I often play it without the capo (G6 tuning, good for practicing barre chords), on the second fret (A6 same as my tenor uke), or at the fifth fret (C6 standard uke tuning).

I got it tuned but the fret spacing thru me off more than the jangly sound of it. It was also too heavy, since I'm a delicate snowflake I just went back to my concerts. ;)

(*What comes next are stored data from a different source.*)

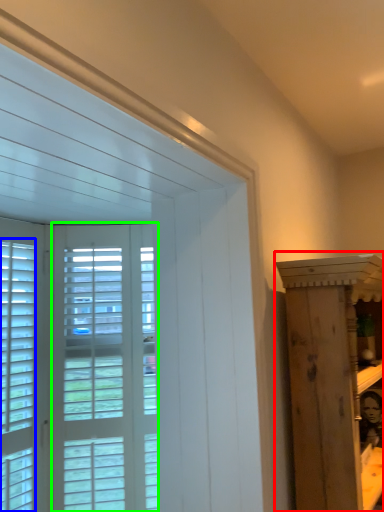 Question: Which is farther away from furniture (highlighted by a red box)? window (highlighted by a blue box) or screen door (highlighted by a green box)?

Choices:
 (A) window
 (B) screen door

Answer: (A) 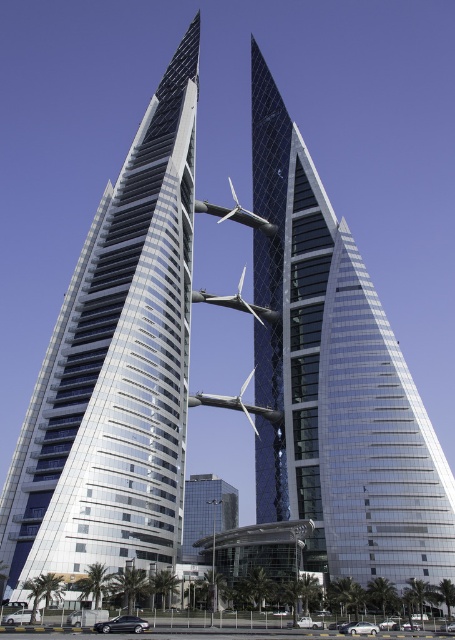 Question: Is shiny glass skyscraper at center closer to camera compared to glassy silver skyscraper at center?

Choices:
 (A) no
 (B) yes

Answer: (B)

Question: Which object appears farthest from the camera in this image?

Choices:
 (A) glassy silver skyscraper at center
 (B) shiny glass skyscraper at center

Answer: (A)

Question: Which object appears farthest from the camera in this image?

Choices:
 (A) shiny glass skyscraper at center
 (B) glassy silver skyscraper at center

Answer: (B)

Question: Is shiny glass skyscraper at center positioned behind glassy silver skyscraper at center?

Choices:
 (A) no
 (B) yes

Answer: (A)

Question: Is shiny glass skyscraper at center to the right of glassy silver skyscraper at center from the viewer's perspective?

Choices:
 (A) yes
 (B) no

Answer: (B) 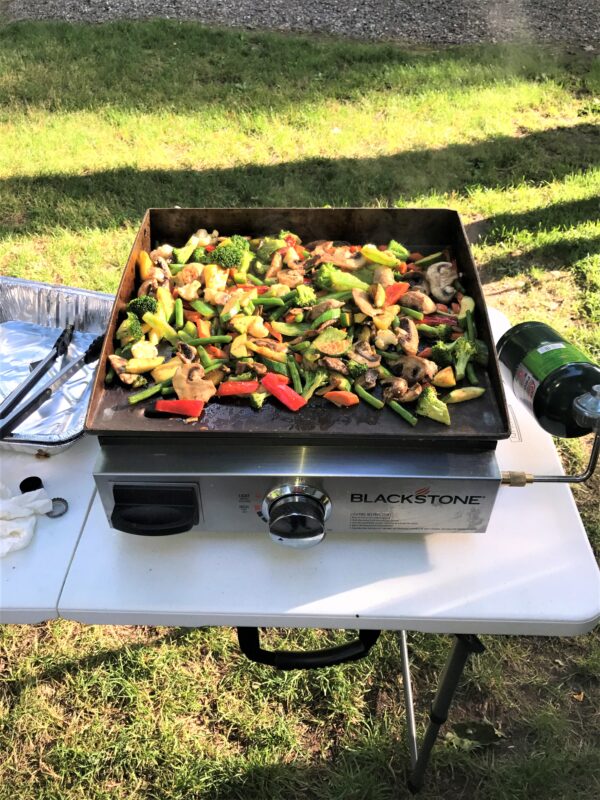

I got my tenor back yesterday and wow, it's wide too! It took me a few minutes to get back in tenor mode. I keep it in my rotation so I don't get too accustomed to Concert necks.

phil_doleman
12-11-2015, 08:48 AM
I play a short scale tenor banjo tuned to Chicago tuning (low 4th DGBE), with metal strings. Banjos are available in lot of different sizes- the scale length of most 17 fret tenors is not a great deal more than a baritone uke. A 19 fret is a bit longer, and a 5 string banjo a bit longer still. The 'plectrum' banjo is usually the same scale length as a 5 string (in fact, many players simply remove the 5th string and peg from a 5 string) and is often tuned DGBE or something pretty close (trad. plectrum tuning is CGBD, some others use DGDB). There are a multitude of tunings (Irish, Jazz, Chicago, plectrum, DGBD). I suppose what I'm saying is that there's probably a banjo/ string configuration that would work just right in any given tuning!
HOWEVER! (there's always a 'but' isn't there?), you'll find that banjos then to have narrower nut widths and tighter string spacings, which can really throw you if you're used to your uke. Nothing a bit of practice won't get you past, but worth thinking about.